I personally have had problems solving structures with large copy #s in the asymmetric unit despite a good model (my failure occurred at 14 in the a/u in primitive orthorhombic) - at the time finding the first monomer proved to be impossible. This was also a structure in which the systematic absences proved to me misleading.

However based on some indifferent Zn anomalous data I was able to find the Zn sites and generate a relatively mediocre quality MAD map - even though the map was not very interpretable as-is it would have improved considerably under the influence of 14-fold averaging, I suspect.

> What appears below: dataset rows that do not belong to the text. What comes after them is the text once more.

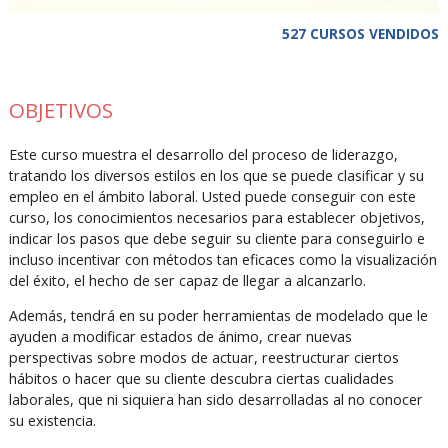
527 CURSOS VENDIDOS
OBJETIVOS
Este curso muestra el desarrollo del proceso de liderazgo,
tratando los diversos estilos en los que se puede clasificar y su
empleo en el ámbito laboral. Usted puede conseguir con este
curso, los conocimientos necesarios para establecer objetivos,
indicar los pasos que debe seguir su cliente para conseguirlo e
incluso incentivar con métodos tan eficaces como la visualización
del éxito, el hecho de ser capaz de llegar a alcanzarlo.
Además, tendrá en su poder herramientas de modelado que le
ayuden a modificar estados de ánimo, crear nuevas
perspectivas sobre modos de actuar, reestructurar ciertos
hábitos o hacer que su cliente descubra ciertas cualidades
laborales, que ni siquiera han sido desarrolladas al no conocer
su existencia.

However the vicinity of the Zn site was sufficiently well-resolved that I could manually approximately fit the monomer model at each of the 14 Zn sites that SHELXD found, and follow it with rigid body refinement.

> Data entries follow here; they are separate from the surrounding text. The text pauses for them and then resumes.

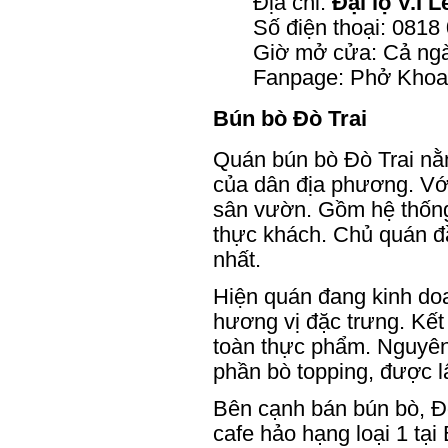
Địa chỉ:
Đại lộ V.I 
Số điện thoại: 0818
Giờ mở cửa: Cả ng
Fanpage: Phở Khoa
Bún bò Đò Trai
Quán bún bò Đò Trai nằm
của dân địa phương. Với
sân vườn. Gồm hệ thống
thực khách. Chủ quán đ
nhất.
Hiện quán đang kinh doa
hương vị đặc trưng. Kết
toàn thực phẩm. Nguyên 
phần bò topping, được lấ
Bên cạnh bán bún bò, Đò
cafe hảo hạng loại 1 tạ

Strikes me that if you can find your Cu sites, even with 6 Angstrom data, then this may well give you enough information to proceed with at least some laborious form of molecular replacement (and/or averaging with the MAD/SAD map).

Phil Jeffrey
Princeton, NJ

Yi Xue wrote:
Dear all:
      We already got nice crystals of a drug-protein complex, however, MR
failed due to the huge copies (>12) of protein molecules per asu. Protein
itself is a small one, only ~70 aa.
     Later on, we collected MAD data of copper (copper : protein ~ 1: 1),
Rsym of the data was around ~9%,  the anomalous signals were weak, and only
good to ~6A,  the data also failed to solve the phases.
     Thus, basically, the Cu anomallous signal is very weak, and the
crystals are kind of sensitive to radiation, it is dying but not that fast.
     I am wondering,  Do we stand any chances to solve the phases by Cu MAD
or SAD?


Any suggestions or comments are highly appreciated?